Waalwijk krijgt kleur

Tijd van televisie en computers

Boven alles 'maken' de inwoners Waalwijk tot wat die gemeente is. Tegenwoordig is dat een lappendeken van nationaliteiten, maar dat is eeuwenlang niet zo geweest.

Wie vandaag de dag in Waalwijk rondloopt, ziet dat de gemeente letterlijk een kleurrijke verzameling inwoners herbergt. Het lijkt nu zo gewoon dat er mensen wonen met hun wortels in bijvoorbeeld Indonesië, Italië, Armenië, Ghana, Turkije of Marokko, maar dat is zeker niet altijd zo geweest in de historie van de stad.
Vanaf de middeleeuwen vertoont de bevolking flinke schommelingen; vooral door oorlogen en besmettelijke ziekten sterven veel mensen. Aan het einde van de zestiende eeuw wonen in de kernen in de Langstraat niet meer dan zo'n vijfduizend mensen. Zo'n tweehonderd jaar later zijn die aantallen niet eens zo veel veranderd. In 1900 telt Sprang 1.900 inwoners en Capelle 2.500. Waalwijk, Besoijen en Baardwijk hebben samen achtduizend inwoners.
De stad is tot in de jaren zestig van de vorige eeuw vooral een woonplaats voor mensen die ook hier in de buurt geboren zijn. Van het woord allochtoon heeft dan nog niemand gehoord en slechts weinigen hebben mensen met een andere huidskleur ontmoet. In Waalwijk is de kans daarop al helemaal klein. Dat verandert in de jaren zestig. Om precies te zijn in 1964.
Allereerst komen meerdere gezinnen Molukkers in Waalwijk wonen. In het begin van de jaren vijftig moeten veel Zuid-Molukkers uit Indonesië vertrekken vanwege de steun die zij aan het Nederlandse koloniale bewind hebben gegeven. Jarenlang zijn ze onder treurige omstandigheden gehuisvest in tijdelijke wooncomplexen in Nederland. Nadat duidelijk wordt dat hun verblijf in Nederland wel eens lang kan gaan duren, worden ze verspreid over diverse plaatsen in Nederland geherhuisvest. In september 1964 vestigen negentien Molukse gezinnen uit het islamitische woonoord Wijldemerck in het Friese Balk zich in Waalwijk. In de volgende jaren dijt de Molukse gemeenschap uit. Naast nieuwe islamitische gezinnen vestigen zich ook christelijke Molukse gezinnen, afkomstig uit de woonoorden Lunetten (Vught) en Moordrecht, in Waalwijk.
Usman Santi (1954, geboren in Kamp Westerbork) komt in 1964 naar Waalwijk en weet nog hoe stadsgenoten vreemd tegen hem en de andere Molukkers aankeken. "Zwartje, riepen ze ons soms na op straat", herinnert hij zich. "Het was vooral een kwestie van wennen aan elkaar: zij aan ons en wij aan hen, want wij hadden ook altijd in 'onze' groep verkeerd. Ik ging hier naar school en bij het voetballen, dus ik integreerde vrij snel. Natuurlijk werden wel eens toespelingen op mijn afkomst gemaakt - ik viel nu eenmaal op - maar tot echte problemen heeft het nooit geleid voor mij." Santi schopt het tot advocaat en is onder meer Tweede-Kamerlid en wethouder in Waalwijk voor de PvdA.

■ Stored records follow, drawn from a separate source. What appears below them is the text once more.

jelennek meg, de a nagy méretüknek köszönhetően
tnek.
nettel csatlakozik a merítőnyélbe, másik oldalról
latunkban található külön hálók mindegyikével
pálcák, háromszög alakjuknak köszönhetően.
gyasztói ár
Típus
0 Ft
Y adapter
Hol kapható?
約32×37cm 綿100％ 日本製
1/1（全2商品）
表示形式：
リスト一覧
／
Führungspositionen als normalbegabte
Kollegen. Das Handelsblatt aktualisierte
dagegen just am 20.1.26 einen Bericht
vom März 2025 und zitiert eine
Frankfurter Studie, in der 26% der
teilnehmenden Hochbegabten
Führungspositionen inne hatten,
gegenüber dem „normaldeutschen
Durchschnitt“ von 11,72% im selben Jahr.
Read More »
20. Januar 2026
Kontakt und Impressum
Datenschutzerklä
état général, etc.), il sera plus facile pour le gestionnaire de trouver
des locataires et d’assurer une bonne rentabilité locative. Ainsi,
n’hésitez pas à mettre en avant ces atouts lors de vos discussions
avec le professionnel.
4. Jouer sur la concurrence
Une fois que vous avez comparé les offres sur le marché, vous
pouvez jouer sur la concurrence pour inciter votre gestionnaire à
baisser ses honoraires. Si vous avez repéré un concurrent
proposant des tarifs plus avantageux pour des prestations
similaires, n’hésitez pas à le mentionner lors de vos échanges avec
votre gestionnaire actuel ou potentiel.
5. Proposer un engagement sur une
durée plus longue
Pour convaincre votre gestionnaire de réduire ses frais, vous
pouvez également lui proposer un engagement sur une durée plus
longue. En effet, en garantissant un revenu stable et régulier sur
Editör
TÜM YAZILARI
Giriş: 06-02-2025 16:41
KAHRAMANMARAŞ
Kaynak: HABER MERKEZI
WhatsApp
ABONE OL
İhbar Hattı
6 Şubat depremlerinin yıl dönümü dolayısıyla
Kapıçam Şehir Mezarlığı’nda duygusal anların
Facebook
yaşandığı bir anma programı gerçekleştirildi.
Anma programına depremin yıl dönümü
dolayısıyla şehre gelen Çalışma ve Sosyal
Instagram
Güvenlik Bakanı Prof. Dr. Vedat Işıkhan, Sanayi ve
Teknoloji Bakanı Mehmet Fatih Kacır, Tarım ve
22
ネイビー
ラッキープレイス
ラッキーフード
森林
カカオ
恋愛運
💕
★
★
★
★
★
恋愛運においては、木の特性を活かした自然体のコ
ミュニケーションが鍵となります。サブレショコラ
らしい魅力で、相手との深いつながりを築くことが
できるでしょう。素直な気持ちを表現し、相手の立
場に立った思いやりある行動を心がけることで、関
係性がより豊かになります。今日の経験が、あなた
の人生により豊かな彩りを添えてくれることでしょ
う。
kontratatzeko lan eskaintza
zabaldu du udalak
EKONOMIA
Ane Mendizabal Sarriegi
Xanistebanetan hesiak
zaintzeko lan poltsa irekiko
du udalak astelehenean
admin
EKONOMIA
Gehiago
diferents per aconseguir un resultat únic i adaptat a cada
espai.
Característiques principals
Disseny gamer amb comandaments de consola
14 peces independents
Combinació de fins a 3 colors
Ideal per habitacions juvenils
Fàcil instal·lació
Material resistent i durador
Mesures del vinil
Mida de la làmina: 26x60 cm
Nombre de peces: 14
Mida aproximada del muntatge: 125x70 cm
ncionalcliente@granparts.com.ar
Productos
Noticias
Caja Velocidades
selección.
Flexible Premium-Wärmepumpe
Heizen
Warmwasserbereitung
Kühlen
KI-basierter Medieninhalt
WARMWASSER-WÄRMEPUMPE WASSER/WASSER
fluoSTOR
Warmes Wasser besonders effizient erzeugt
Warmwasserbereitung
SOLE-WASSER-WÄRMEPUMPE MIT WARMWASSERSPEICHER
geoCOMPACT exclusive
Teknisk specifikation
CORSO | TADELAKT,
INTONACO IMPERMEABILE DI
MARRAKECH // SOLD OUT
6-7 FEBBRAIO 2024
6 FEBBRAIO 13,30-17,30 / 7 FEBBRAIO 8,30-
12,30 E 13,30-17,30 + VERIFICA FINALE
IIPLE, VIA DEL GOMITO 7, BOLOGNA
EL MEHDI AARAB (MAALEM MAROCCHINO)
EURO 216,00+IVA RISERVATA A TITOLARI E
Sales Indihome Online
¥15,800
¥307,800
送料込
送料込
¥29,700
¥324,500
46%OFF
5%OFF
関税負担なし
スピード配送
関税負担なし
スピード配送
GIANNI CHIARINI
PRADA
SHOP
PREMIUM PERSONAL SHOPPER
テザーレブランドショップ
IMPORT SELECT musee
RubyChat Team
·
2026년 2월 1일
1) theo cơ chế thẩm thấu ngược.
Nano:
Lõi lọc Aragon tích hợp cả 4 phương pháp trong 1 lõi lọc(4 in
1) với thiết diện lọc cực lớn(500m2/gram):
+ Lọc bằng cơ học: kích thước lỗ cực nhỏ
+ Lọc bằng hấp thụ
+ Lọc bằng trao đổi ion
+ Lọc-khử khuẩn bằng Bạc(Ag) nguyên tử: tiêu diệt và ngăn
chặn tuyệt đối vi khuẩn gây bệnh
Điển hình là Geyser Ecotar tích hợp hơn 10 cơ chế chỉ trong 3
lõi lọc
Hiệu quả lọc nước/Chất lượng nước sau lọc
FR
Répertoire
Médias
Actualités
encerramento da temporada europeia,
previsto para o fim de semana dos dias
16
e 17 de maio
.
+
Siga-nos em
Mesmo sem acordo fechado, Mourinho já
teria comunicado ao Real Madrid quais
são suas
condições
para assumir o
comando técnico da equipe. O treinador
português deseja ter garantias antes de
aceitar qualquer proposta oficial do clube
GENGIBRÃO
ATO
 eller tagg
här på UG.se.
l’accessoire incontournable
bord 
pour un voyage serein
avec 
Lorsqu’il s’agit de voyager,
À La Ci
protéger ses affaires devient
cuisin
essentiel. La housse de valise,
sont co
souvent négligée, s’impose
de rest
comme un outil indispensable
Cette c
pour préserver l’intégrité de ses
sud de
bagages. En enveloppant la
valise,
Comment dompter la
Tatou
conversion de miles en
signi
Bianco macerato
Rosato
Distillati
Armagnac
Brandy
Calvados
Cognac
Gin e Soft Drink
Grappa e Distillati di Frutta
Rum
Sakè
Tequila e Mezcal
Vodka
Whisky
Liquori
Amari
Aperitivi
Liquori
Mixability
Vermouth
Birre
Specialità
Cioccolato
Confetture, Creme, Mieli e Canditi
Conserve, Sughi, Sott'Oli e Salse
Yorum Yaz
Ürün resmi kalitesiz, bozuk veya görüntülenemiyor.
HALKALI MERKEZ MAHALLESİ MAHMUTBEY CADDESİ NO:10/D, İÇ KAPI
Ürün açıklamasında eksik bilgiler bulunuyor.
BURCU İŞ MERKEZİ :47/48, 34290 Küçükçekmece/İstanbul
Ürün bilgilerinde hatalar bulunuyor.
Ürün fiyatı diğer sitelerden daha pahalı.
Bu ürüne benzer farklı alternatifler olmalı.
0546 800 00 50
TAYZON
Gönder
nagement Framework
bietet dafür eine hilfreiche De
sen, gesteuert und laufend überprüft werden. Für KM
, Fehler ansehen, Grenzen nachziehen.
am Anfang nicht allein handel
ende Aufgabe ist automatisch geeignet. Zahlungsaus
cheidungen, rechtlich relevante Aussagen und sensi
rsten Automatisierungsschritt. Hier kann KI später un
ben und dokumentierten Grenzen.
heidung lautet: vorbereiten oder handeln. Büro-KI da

Waalwijk krijgt in 1964 nog meer kleur. Schoenfabriek Hollandia (Bloch en Stibbe) heeft behoefte aan goedkope arbeiders die het vuile en eentonige werk willen opknappen waar steeds minder Nederlanders voor te vinden zijn. Net als in zoveel andere gemeenten in Nederland halen ook Waalwijkse fabrieksdirecteuren Turkse gastarbeiders naar Nederland. De eerste lichting bestaat in Waalwijk uit 35 Turkse mannen. Zij moeten niet alleen zwaar en onaangenaam werk verrichten, ze worden ook nog eens in kleine pensions gepropt. "Dat was stalachtig", herinnert Orhan Otay zich. Hij komt niet als gastarbeider naar Nederland, maar als NATO-medewerker; later wordt hij een bekend kunstenaar.
Daarna komen nog veel meer gastarbeiders naar de Langstraat, niet alleen uit Turkije, ook uit Marokko, Spanje en Italië. In het begin komen alleen mannen uit die landen en denkt iedereen dat zij na een paar jaar weer terug naar hun vaderland zullen gaan. Maar langzamerhand groeien de 'buitenlandse' gemeenschappen in Waalwijk, mede door gezinshereniging. En hoe groter deze gemeenschappen worden , hoe groter de behoefte aan eigen gebedsruimten, ontmoetingscentra, verenigingen, winkels en later ook aan eigen begraafplekken. Die voorzieningen komen er en ze maken Waalwijk steeds kleurrijker. Figuurlijk, maar ook letterlijk. Dat is bijvoorbeeld te zien aan de kleine boeddhistische Dhammasucharitanucharee Temple aan de Loeffstraat in Waalwijk. De bekendste gebedsruimte voor een allochtone groep Waalwijkers is echter de moskee An-Nur ('Het Licht') aan de Noordstraat, die in 1989 werd geopend.
De verkleuring van Waalwijk is sinds de jaren zestig van de vorige eeuw niet meer gestopt, want de landsgrenzen vervagen steeds meer en zeker die in Europa. Er komen sindsdien ook politieke vluchtelingen en asielzoekers in Waalwijk wonen. En dan is er de laatste jaren weer een nieuwe generatie gastarbeiders toegevoegd , vooral Polen. En zo wordt het palet van de Waalwijkse bevolking steeds bonter.